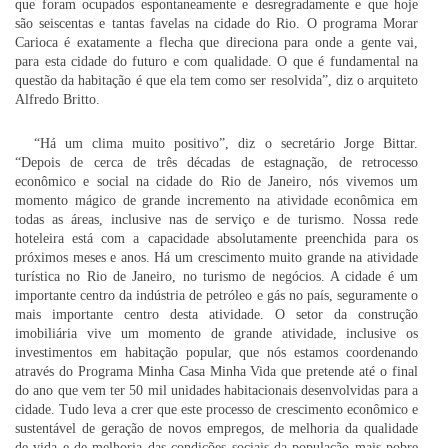
que foram ocupados espontaneamente e desregradamente e que hoje
são seiscentas e tantas favelas na cidade do Rio. O programa Morar
Carioca é exatamente a flecha que direciona para onde a gente vai,
para esta cidade do futuro e com qualidade. O que é fundamental na
questão da habitação é que ela tem como ser resolvida”, diz o arquiteto
Alfredo Britto.
“Há um clima muito positivo”, diz o secretário Jorge Bittar.
“Depois de cerca de três décadas de estagnação, de retrocesso
econômico e social na cidade do Rio de Janeiro, nós vivemos um
momento mágico de grande incremento na atividade econômica em
todas as áreas, inclusive nas de serviço e de turismo. Nossa rede
hoteleira está com a capacidade absolutamente preenchida para os
próximos meses e anos. Há um crescimento muito grande na atividade
turística no Rio de Janeiro, no turismo de negócios. A cidade é um
importante centro da indústria de petróleo e gás no país, seguramente o
mais importante centro desta atividade. O setor da construção
imobiliária vive um momento de grande atividade, inclusive os
investimentos em habitação popular, que nós estamos coordenando
através do Programa Minha Casa Minha Vida que pretende até o final
do ano que vem ter 50 mil unidades habitacionais desenvolvidas para a
cidade. Tudo leva a crer que este processo de crescimento econômico e
sustentável de geração de novos empregos, de melhoria da qualidade
de vida e de melhoria das condições sociais da população mais pobre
########
ACTIVITY: How many lines of the entries above hold the string "atividade"? Reply with the number alone.

EXERCISE RESULT: 4